常宇表情略顯無奈的笑了笑,呂大器意識到跑題跑的有點遠,若是打荊襄怎么會只調他這么點人,而且千里調兵為何不直接用武昌左良玉的兵馬,那邊可號稱二十萬呢。
左良玉呂大器突然間抓到了什么“督主之意莫非在武昌”
這話也給另外兩個憨憨提了醒,趙之龍和朱國弼臉色也變了,終于反應過來,常宇調他們來是為了對付左良玉。

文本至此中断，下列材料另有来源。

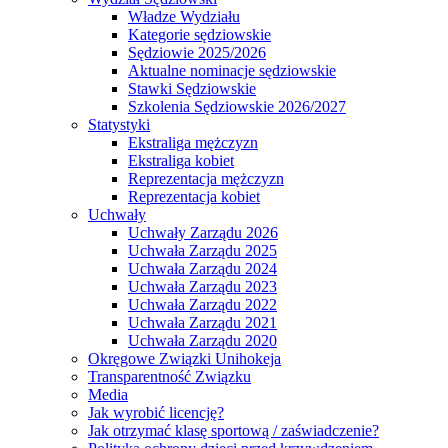
Władze Wydziału
Kategorie sędziowskie
Sędziowie 2025/2026
Aktualne nominacje sędziowskie
Stawki Sędziowskie
Szkolenia Sędziowskie 2026/2027
Statystyki
Ekstraliga mężczyzn
Ekstraliga kobiet
Reprezentacja mężczyzn
Reprezentacja kobiet
Uchwały
Uchwały Zarządu 2026
Uchwała Zarządu 2025
Uchwała Zarządu 2024
Uchwała Zarządu 2023
Uchwała Zarządu 2022
Uchwała Zarządu 2021
Uchwała Zarządu 2020
Okręgowe Związki Unihokeja
Transparentność Związku
Media
Jak wyrobić licencję?
Jak otrzymać klasę sportową / zaświadczenie?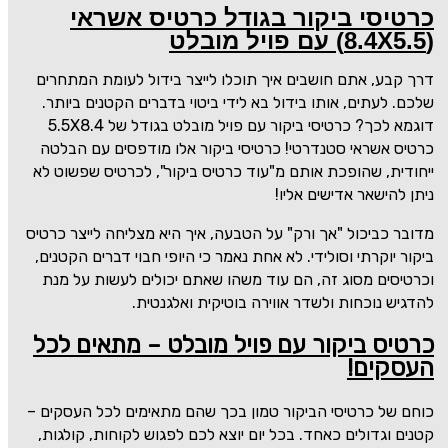
כרטיסי ביקור בגודל כרטיס אשראי
(8.4X5.5) עם פויל מובלט
דרך קבע, אתם חושבים איך תוכלו לייצר בידול לעומת המתחרים
שלכם. לעתים, אותו בידול בא לידי ביטוי בדברים הקטנים ביותר.
דוגמא לכך? כרטיסי ביקור עם פויל מובלט בגודל
5.5X8.4 של
כרטיס אשראי סטנדרטי
! כרטיסי ביקור אלו מודפסים עם הבלטה
ייחודית, שהופכת אותם מ"עוד כרטיס ביקור", לכרטיס שפשוט לא
ניתן להישאר אדישים אליו!
מדובר כביכול "אך ורק" על הטבעה, איך היא מצליחה לייצר כרטיס
ביקור יוקרתי וסולידי. לא אחת נאמר כי היופי חבוי דברים הקטנים,
וכרטיסים מסוג זה, הם עוד משהו שאתם יכולים לעשות על מנת
להדגיש נוכחות ולשדר אווירה בוטיקית ואלגנטית.
כרטיס ביקור עם פויל מובלט
– מתאים לכל
העסקים!
כוחם של כרטיסי הביקור טמון בכך שהם מתאימים לכל העסקים –
קטנים וגדולים כאחד. בכל יום יוצא לכם לפגוש לקוחות, קולגות,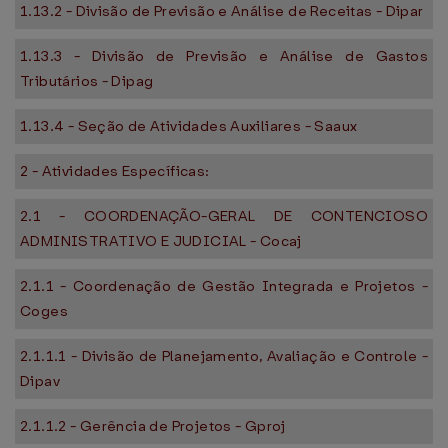
1.13.2 - Divisão de Previsão e Análise de Receitas - Dipar
1.13.3 - Divisão de Previsão e Análise de Gastos
Tributários - Dipag
1.13.4 - Seção de Atividades Auxiliares - Saaux
2 - Atividades Específicas:
2.1 - COORDENAÇÃO-GERAL DE CONTENCIOSO
ADMINISTRATIVO E JUDICIAL - Cocaj
2.1.1 - Coordenação de Gestão Integrada e Projetos -
Coges
2.1.1.1 - Divisão de Planejamento, Avaliação e Controle -
Dipav
2.1.1.2 - Gerência de Projetos - Gproj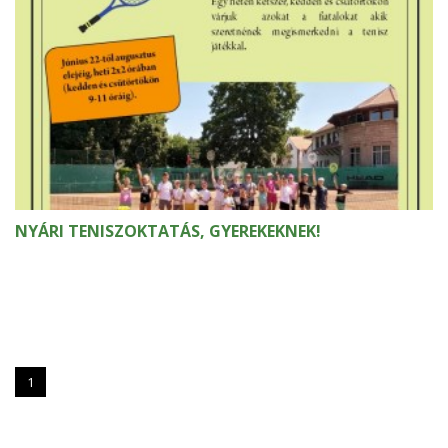
NYÁRI TENISZOKTATÁS, GYEREKEKNEK!
1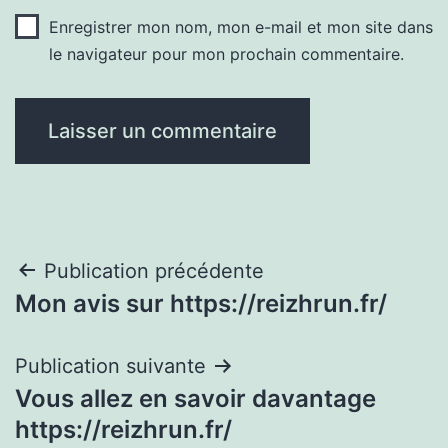
Enregistrer mon nom, mon e-mail et mon site dans
le navigateur pour mon prochain commentaire.
Navigation
Publication précédente
Mon avis sur https://reizhrun.fr/
de
l’article
Publication suivante
Vous allez en savoir davantage
https://reizhrun.fr/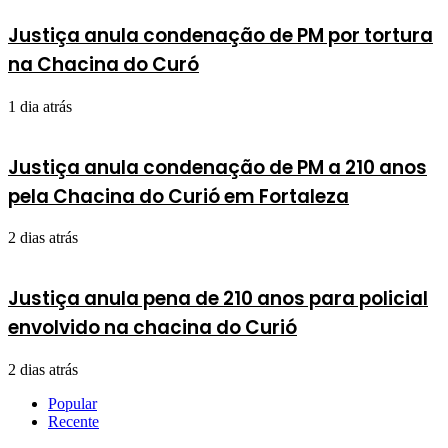
Justiça anula condenação de PM por tortura
na Chacina do Curó
1 dia atrás
Justiça anula condenação de PM a 210 anos
pela Chacina do Curió em Fortaleza
2 dias atrás
Justiça anula pena de 210 anos para policial
envolvido na chacina do Curió
2 dias atrás
Popular
Recente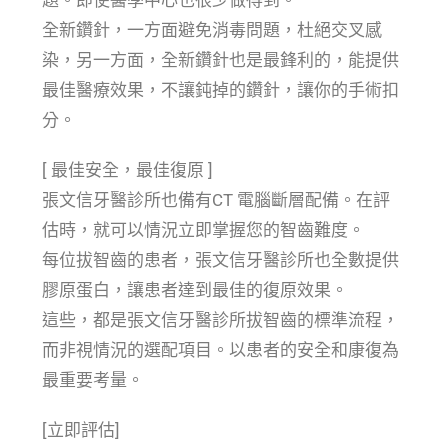
題。即使醫學中心也很少做得到。
全新鑽針，一方面避免消毒問題，杜絕交叉感
染，另一方面，全新鑽針也是最鋒利的，能提供
最佳醫療效果，不讓鈍掉的鑽針，讓你的手術扣
分。
[ 最佳安全，最佳復原 ]
張文信牙醫診所也備有CT 電腦斷層配備。在評
估時，就可以情況立即掌握您的智齒難度。
每位拔智齒的患者，張文信牙醫診所也全數提供
膠原蛋白，讓患者達到最佳的復原效果。
這些，都是張文信牙醫診所拔智齒的標準流程，
而非視情況的選配項目。以患者的安全和康復為
最重要考量。
[立即評估]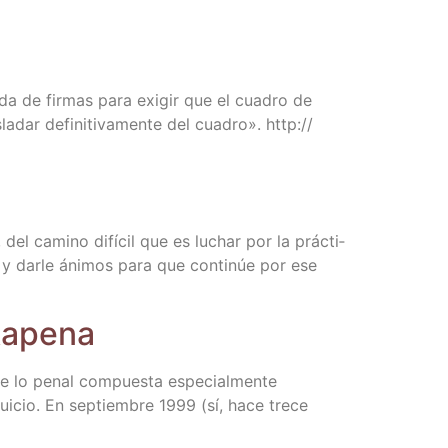
i­da de fir­mas para exi­gir que el cua­dro de
dar defi­ni­ti­va­men­te del cua­dro». http://​
 del camino difí­cil que es luchar por la prác­ti­
do y dar­le áni­mos para que con­ti­núe por ese
Askapena
de lo penal com­pues­ta espe­cial­men­te
i­cio. En sep­tiem­bre 1999 (sí, hace tre­ce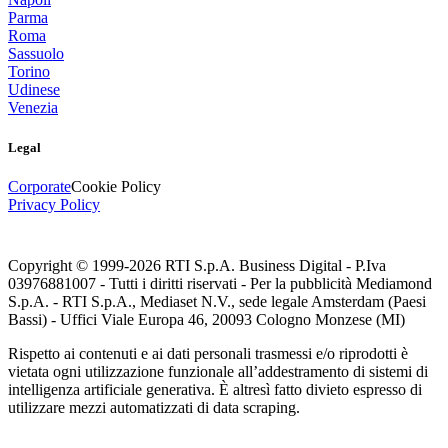
Parma
Roma
Sassuolo
Torino
Udinese
Venezia
Legal
Corporate
Cookie Policy
Privacy Policy
Copyright © 1999-
2026
RTI S.p.A. Business Digital - P.Iva
03976881007 - Tutti i diritti riservati - Per la pubblicità Mediamond
S.p.A. - RTI S.p.A., Mediaset N.V., sede legale Amsterdam (Paesi
Bassi) - Uffici Viale Europa 46, 20093 Cologno Monzese (MI)
Rispetto ai contenuti e ai dati personali trasmessi e/o riprodotti è
vietata ogni utilizzazione funzionale all’addestramento di sistemi di
intelligenza artificiale generativa. È altresì fatto divieto espresso di
utilizzare mezzi automatizzati di data scraping.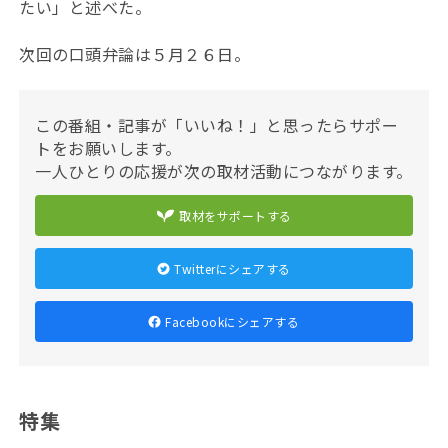
たい」と述べた。
次回の口頭弁論は５月２６日。
この番組・記事が「いいね！」と思ったらサポー
トをお願いします。
一人ひとりの応援が次の取材活動につながります。
取材をサポートする
Twitterにシェアする
Facebookにシェアする
特集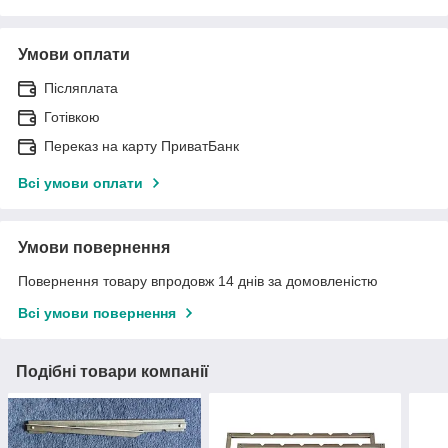
Умови оплати
Післяплата
Готівкою
Переказ на карту ПриватБанк
Всі умови оплати
Умови повернення
Повернення товару впродовж 14 днів за домовленістю
Всі умови повернення
Подібні товари компанії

開什么玩笑啊,左良玉坐鎮武昌擁兵二十萬,你讓俺們帶著幾千人這不扯犢子么。
常宇當然沒心思給他們扯犢子,便將先前同李巖所議之事全盤托出,呂大器等人這才松了口氣,只是給左良玉施壓而已,而且根據常宇和李巖的分析左良玉即便不愿乖乖聽話但絕對也不會撕破臉說反了,他若真反了的話除非聯手荊襄的賊軍一起創業,否則僅憑他自己和朝廷單挑,即便現在朝廷國力不支,兵馬不濟,但不出半年小太監一點點的磨就能把他給磨死。
“督公的意思是,吾等發兵德安的這段時間其實是在等左良玉的反應,他若乖乖的奉令督公便可班師回朝,若其陰奉陽違或者違令抗旨吾等則同呂尚書進駐九江且督公也要另做施壓舉動是么”朱國弼皺眉問道。
常宇點頭“正是此意”。
“那如何知道左良玉乖乖奉令了或者沒陰奉陽違,進攻荊襄是大事從兵馬調動糧草籌備少說也得一個多月,他若磨磨唧唧的不知拖延到幾時,難不成督公還就一直在這等著他”趙之龍提出心中疑問。
常宇笑了“十天之內便可知其順從或者違令,本督便趁這幾日好好瞧瞧你們大發神威打老鼠”。
這話雖沒說明白,但眾人也猜到小太監給左良玉的信里絕對另有乾坤,但他不明說眾人也不便追問。
因為連日冒雨趕路,眾人多疲勞,散席之后便各自早早回房睡了,特別是王體中席間喝了好多酒,回房之后倒頭就睡著了。
伺候他的親兵以為他是太累了,實則只有他自己知道是這幾日心理壓力實在太大了,從捉到白旺那一刻起他心里頭就一直惴惴不安,終究原因還是和殺王雜毛有關。
因是臨時起意突下殺手,漏洞太多若細查必有痕跡且他一直不敢確定當時屠元幾人到底有沒有看見他動手。
見了小太監之后他總覺得小太監知道了什么,可從小太監對他的態度及反應來看又好像什么都不知道,或許他真的不知道吧,或許他知道但沒證據,又或許這種事對他來說根本就無關緊要,一個小小的王雜毛根本就沒放在眼里更不會因為他同一員悍將產生隔閡。
不管到底是那種情況,如此看來小太監根本就沒有追究的意思,這讓王體中提著幾天的心終于落了地,壓力一泄身體就撐不住了。
雨還在下,眾人回房休息,常宇卻撐傘出了衙門在街上巡視,此時東流縣成內涌進數千官兵,分散借宿在各家各戶,常宇上門一來慰問二來也是震懾,他不允許官兵將士在他眼皮底下做出有違軍紀影響聲譽的事。